Wicker introduces bipartisan bill to speed up deployment of broadband infrastructure

The permitting process for telecommunications equipment would be streamlined so that new broadband internet infrastructure, including 5G wireless technology, could be rolled out faster under legislation introduced by U.S. Sen. Roger Wicker (R-MS) on Friday.

The Streamlining Permitting to Enable Efficient Deployment of Broadband Infrastructure Act of 2017 (SPEED Act), S. 1988, would address duplicative federal approvals for broadband infrastructure, including environmental and historical reviews in areas that had already been subject to reviews in the past. Those duplicative approvals also impact areas that have been established as a public right-of-way (ROW), and where telecommunications infrastructure already exists.

“This sensible legislation would help fast-track the deployment of next-generation broadband technologies by utilizing existing public right of ways and exempting communications providers from duplicative reviews,” Wicker said. “New advances in telehealth, online education, precision agriculture and other internet applications demand faster, better broadband connections.”

Under the SPEED Act, small cells that are shorter than existing infrastructure in a public ROW, and those replacing existing small cells, would also be exempt from reviews. Wireless services located on existing ROWs that adhere to requirements, such as for tower height, also would be exempt.

U.S. Sen. Catherine Cortez Masto (D-NV), who introduced the bipartisan bill with Wicker, said the measure would reduce barriers to new communications infrastructures in rural and urban areas. “And, specifically for our rural communities, we need improved services to eliminate gaps in public safety, expand access to telehealth services and enable more small businesses to connect with their customers,” she said.

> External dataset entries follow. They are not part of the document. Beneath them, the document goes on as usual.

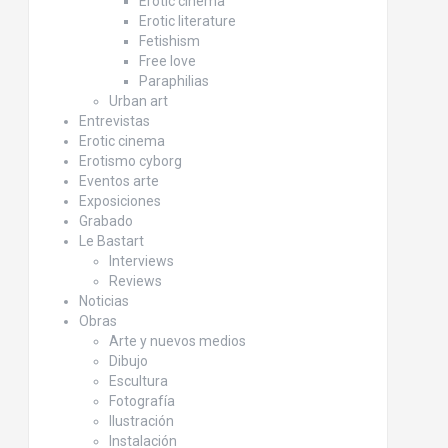
Erotic cinema
Erotic literature
Fetishism
Free love
Paraphilias
Urban art
Entrevistas
Erotic cinema
Erotismo cyborg
Eventos arte
Exposiciones
Grabado
Le Bastart
Interviews
Reviews
Noticias
Obras
Arte y nuevos medios
Dibujo
Escultura
Fotografía
Ilustración
Instalación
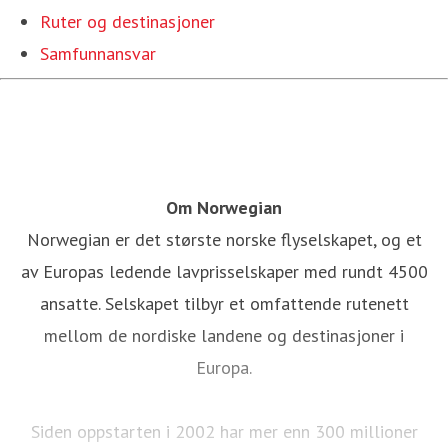
Ruter og destinasjoner
Samfunnansvar
Om Norwegian
Norwegian er det største norske flyselskapet, og et
av Europas ledende lavprisselskaper med rundt 4500
ansatte. Selskapet tilbyr et omfattende rutenett
mellom de nordiske landene og destinasjoner i
Europa.
Siden oppstarten i 2002 har mer enn 300 millioner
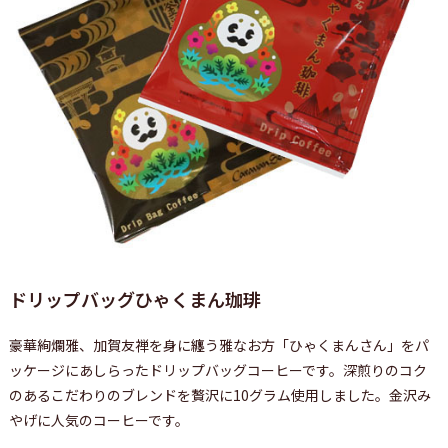
ドリップバッグひゃくまん珈琲
豪華絢爛雅、加賀友禅を身に纏う雅なお方「ひゃくまんさん」をパ
ッケージにあしらったドリップバッグコーヒーです。深煎りのコク
のあるこだわりのブレンドを贅沢に10グラム使用しました。金沢み
やげに人気のコーヒーです。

The Government Accountability Office would be directed to report on ways to increase broadband infrastructure deployment efficiency on federal lands under the bill, and the Federal Communications Commission’s Streamlining Federal Siting Working Group would be directed to report on preliminary recommendations to speed up the deployment of high-speed internet capabilities on federal lands.

Additionally, the bill would still permit states and local governments to enforce all zoning and other land use regulations on communications providers.

“It is time for the federal government to recognize the realities of a modern digital economy and accommodate the needs of American consumers,” Wicker said.